Mr McDowell said a witness described how the Megane performed an "aggressive U-turn when it reached the junction of Sunningdale Gardens and Sunningdale Grove before driving back up Sunningdale Gardens.

Belfast Recorder Judge David McFarland heard that a "few seconds later there were two loud bangs''.

The body of Mr Boreland was found slumped beside his black Mercedes car.

A post mortem examination said the victim had died from "significant head trauma'' caused by a shotgun wound to the head.

Mr McDowell said that according to the autopsy, Mr Boreland was shot three times - once to the left arm, one round hit him in the chest and the third was to the "front and top of the head caused by a shotgun being fired at close range which caused the fatal injury''.

The senior prosecutor added: "The implication is that this was an execution''.

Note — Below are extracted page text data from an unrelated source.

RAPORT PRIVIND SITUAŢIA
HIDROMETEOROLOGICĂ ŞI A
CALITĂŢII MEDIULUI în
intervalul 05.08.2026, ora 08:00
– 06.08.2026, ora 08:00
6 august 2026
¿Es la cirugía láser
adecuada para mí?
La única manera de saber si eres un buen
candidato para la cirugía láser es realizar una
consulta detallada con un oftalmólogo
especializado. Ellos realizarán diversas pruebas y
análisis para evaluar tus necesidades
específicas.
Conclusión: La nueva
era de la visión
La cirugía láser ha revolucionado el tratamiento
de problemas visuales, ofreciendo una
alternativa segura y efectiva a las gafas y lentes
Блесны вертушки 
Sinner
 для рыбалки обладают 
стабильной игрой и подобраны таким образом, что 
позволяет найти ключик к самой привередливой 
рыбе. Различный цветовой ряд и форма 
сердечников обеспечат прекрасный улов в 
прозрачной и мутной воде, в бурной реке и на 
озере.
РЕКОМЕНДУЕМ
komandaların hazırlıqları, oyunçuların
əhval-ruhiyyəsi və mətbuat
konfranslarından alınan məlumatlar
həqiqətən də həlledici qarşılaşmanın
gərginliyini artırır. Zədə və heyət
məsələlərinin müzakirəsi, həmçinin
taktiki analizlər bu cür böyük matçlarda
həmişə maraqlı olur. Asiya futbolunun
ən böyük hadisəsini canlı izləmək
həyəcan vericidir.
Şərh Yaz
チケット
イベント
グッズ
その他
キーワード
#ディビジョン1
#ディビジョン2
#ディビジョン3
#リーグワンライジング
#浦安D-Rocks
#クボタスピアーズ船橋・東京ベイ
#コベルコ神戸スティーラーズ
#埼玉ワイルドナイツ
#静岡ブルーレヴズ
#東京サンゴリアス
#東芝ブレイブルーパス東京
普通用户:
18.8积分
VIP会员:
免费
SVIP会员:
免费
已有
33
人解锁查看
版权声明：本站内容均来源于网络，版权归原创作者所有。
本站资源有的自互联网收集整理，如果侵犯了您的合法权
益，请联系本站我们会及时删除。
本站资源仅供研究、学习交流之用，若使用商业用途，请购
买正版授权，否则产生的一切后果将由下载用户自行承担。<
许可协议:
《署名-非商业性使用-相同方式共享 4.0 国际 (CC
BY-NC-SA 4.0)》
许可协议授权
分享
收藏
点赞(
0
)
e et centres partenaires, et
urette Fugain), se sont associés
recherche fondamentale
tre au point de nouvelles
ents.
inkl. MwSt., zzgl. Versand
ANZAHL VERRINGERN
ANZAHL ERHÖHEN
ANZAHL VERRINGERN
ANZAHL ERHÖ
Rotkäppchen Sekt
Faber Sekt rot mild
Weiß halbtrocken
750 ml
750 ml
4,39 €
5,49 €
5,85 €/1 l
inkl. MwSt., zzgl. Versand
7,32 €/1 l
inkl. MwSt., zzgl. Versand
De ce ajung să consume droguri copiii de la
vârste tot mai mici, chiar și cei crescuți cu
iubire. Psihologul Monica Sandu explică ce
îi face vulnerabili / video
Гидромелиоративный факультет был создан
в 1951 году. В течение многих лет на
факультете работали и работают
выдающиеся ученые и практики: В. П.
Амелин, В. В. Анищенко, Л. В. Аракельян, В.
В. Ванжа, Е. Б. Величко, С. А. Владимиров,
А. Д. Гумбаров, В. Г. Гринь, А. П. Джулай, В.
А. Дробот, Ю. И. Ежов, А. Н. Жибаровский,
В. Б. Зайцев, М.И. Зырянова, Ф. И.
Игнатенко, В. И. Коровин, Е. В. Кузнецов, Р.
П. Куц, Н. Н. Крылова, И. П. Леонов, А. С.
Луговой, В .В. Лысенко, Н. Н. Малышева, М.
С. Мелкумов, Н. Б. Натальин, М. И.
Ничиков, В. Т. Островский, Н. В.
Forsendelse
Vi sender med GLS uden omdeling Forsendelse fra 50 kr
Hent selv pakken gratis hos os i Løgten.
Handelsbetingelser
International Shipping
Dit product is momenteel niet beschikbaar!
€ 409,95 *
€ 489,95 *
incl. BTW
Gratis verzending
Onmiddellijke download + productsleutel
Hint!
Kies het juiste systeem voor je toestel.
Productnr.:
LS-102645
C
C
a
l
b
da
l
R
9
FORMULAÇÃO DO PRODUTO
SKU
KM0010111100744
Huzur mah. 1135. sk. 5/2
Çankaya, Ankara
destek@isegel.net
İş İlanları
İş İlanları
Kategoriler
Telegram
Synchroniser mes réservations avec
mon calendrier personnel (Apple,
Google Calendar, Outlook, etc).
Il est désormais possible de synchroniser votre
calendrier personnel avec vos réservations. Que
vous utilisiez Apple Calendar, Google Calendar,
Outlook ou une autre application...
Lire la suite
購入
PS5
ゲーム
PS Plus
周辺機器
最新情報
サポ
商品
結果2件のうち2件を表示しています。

The court heard that on the morning of Monday, August 8, Thomas Boyd Pearson drove a silver Renault Megane, registration number GJZ 4870, to Derriaghy Road where he was carrying out a decorating job.

The same day police issued an appeal for information in relation to three vehicles that had been seen leaving the scene of the murder, one of which was a silver Renault Megane.

Mr McDowell said that the same day, Pearson asked the owner of the house at Derriaghy Road if he could leave the Megane at her property overnight as he couldn't get it started.

The same evening a Nissan Micra, registration number RCZ 8594, was driven from Carrs Glen Park, where Darren McAllister lived, to Derriaghy Road and then straight back to north Belfast via Cliftondene Park where Pearson then lived.

The prosecution counsel told Belfast Crown Court: "We know this because, as part of the terms of an insurance policy, a tracker device had been inserted into the Micra.''

The Renault Megane was collected from that address the next morning and driven to Wheelers Road in the Belfast hills "where it was set on fire''.

Mr McDowell told the court: "The route was able to be identified by the tracker in the Micra. Again, it was driven from Carrs Glen Park, where Darren McAllister lived, to Cliftondene Park where Pearson lived and then on to Derriaghy Road arriving at 8.48 am.

The court heard that the Micra had stopped at the Maxol garage in Kingsway, Dunmurry, where petrol and a lighter had been bought.

According to the tracker, the Micra drove to Wheelers Road and at 9.35 am a woman driving in the area spotted the Megane car on fire and called the Fire and Rescue Service.

The car was later seized by police who discovered that on March 17, 2016 it had been sold by a casual car dealer to three men who called to his home.

The car dealer said he recognised one of the men as he had bought a car from him back in November 2015 for his daughter.

Mr McDowell said: "That car, a Honda Jazz, led police to Thomas Pearson.''

Pearson was arrested on September 13, 2016 at his north Belfast home. Two mobile phones was also seized during a search of the property.

He said that he volunteered for Duncairn Community Partnership, a cross-community group and had been threatened because he worked there.

Asked about cars, Pearson told detectives that he drove a small Mercedes which he owned for a few weeks and cost him £400.

Before that he said he owned a blue Volkswagen Sharan but made no mention of the silver Renault Megane car.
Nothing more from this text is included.